There's more meditation going on in Essos, as Tyrion and Jorah pass through the ruins of Valyria, reflecting on what the city once was. There's such a sense of calm that washes over you during this part of the scene: the boat moves gently on the river waters, animals are heard chirping in the background, and a light fog slowly passes through the open air, all while Tyrion and Jorah give us a brief history lesson on the Valyrian people. It's top-notch cinematography by Gregory Middleton that perfectly captures the mood that this episode is trying to convey, and just to put icing in the cake, we get a beautiful low angle shot of Drogon flying over the ruins.
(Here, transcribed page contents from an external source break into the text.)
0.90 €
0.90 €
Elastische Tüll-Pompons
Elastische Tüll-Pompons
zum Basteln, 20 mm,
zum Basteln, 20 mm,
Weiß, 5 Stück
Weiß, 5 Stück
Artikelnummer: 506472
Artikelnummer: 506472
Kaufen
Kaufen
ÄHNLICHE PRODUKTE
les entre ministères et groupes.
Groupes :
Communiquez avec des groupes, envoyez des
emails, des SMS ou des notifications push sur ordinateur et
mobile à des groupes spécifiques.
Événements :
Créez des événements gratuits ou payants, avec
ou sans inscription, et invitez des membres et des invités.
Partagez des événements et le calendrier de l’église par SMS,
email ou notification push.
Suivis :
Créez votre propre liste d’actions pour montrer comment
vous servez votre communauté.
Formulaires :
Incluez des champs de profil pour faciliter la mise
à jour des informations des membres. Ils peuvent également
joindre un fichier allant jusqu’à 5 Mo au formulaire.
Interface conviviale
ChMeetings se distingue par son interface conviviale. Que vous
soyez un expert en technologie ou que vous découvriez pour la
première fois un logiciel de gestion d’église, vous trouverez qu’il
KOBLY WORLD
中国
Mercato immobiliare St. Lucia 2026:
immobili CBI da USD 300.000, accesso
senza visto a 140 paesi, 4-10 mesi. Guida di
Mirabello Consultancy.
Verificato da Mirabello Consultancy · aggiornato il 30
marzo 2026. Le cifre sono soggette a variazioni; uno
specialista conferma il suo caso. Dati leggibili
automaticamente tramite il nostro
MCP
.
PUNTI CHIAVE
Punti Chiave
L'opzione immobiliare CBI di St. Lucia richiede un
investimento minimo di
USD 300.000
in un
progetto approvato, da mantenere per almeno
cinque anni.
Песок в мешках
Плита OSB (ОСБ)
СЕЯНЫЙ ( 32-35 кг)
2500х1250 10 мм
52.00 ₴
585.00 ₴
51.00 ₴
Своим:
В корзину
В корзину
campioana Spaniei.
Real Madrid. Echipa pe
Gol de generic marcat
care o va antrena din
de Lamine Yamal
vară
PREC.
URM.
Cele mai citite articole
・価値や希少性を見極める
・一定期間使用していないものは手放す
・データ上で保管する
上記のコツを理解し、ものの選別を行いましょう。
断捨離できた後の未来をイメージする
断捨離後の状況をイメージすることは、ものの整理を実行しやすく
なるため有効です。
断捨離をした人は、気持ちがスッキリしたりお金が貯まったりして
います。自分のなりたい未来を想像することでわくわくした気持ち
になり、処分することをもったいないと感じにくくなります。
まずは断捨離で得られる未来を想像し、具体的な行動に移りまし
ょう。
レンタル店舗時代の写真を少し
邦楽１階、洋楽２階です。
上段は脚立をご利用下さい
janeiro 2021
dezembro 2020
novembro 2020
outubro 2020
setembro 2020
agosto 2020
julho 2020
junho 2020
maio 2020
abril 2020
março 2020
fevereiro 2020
Peter Dinklage's facial reaction for Tyrion seeing Drogon for the first time is also fantastic, might I add. It's a tad bit disappointing that such poetic film-making is immediately followed by the somewhat awkward encounter with stone men. I think it's appropriate that the boat goes into a darker area once the stone men attack. Jeremy Podeswa didn't want that beautiful scene marred by disease-ridden animals.
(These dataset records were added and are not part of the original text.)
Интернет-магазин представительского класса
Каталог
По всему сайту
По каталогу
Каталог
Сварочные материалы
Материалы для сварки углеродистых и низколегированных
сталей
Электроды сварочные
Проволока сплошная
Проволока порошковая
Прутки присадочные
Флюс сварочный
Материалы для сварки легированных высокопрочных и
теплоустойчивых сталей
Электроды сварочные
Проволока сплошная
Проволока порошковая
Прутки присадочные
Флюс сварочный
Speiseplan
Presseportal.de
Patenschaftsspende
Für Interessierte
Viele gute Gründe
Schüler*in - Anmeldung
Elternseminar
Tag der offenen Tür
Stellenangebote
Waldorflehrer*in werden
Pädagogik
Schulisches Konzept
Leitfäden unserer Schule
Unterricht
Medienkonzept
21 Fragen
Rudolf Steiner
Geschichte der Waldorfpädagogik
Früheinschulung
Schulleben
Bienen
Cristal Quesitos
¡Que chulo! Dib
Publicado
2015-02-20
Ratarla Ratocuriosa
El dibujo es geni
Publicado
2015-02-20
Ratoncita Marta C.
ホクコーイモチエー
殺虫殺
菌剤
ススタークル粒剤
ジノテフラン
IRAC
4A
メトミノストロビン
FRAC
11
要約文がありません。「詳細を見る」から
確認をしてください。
In the end, there's not too much to say. "Kill the Boy" is the solid meditation we needed to follow up on the violent "Sons of the Harpy". The conversation between Tyrion and Jorah is a terrific mix of dialogue and cinematography, the tension grows big time in Winterfell, and there is further development for Jon, Stannis, and even Grey Worm. It's quite a success considering that not a whole lot actually happens plot-wise. Perhaps the title, 'Kill the Boy' is a bit misleading.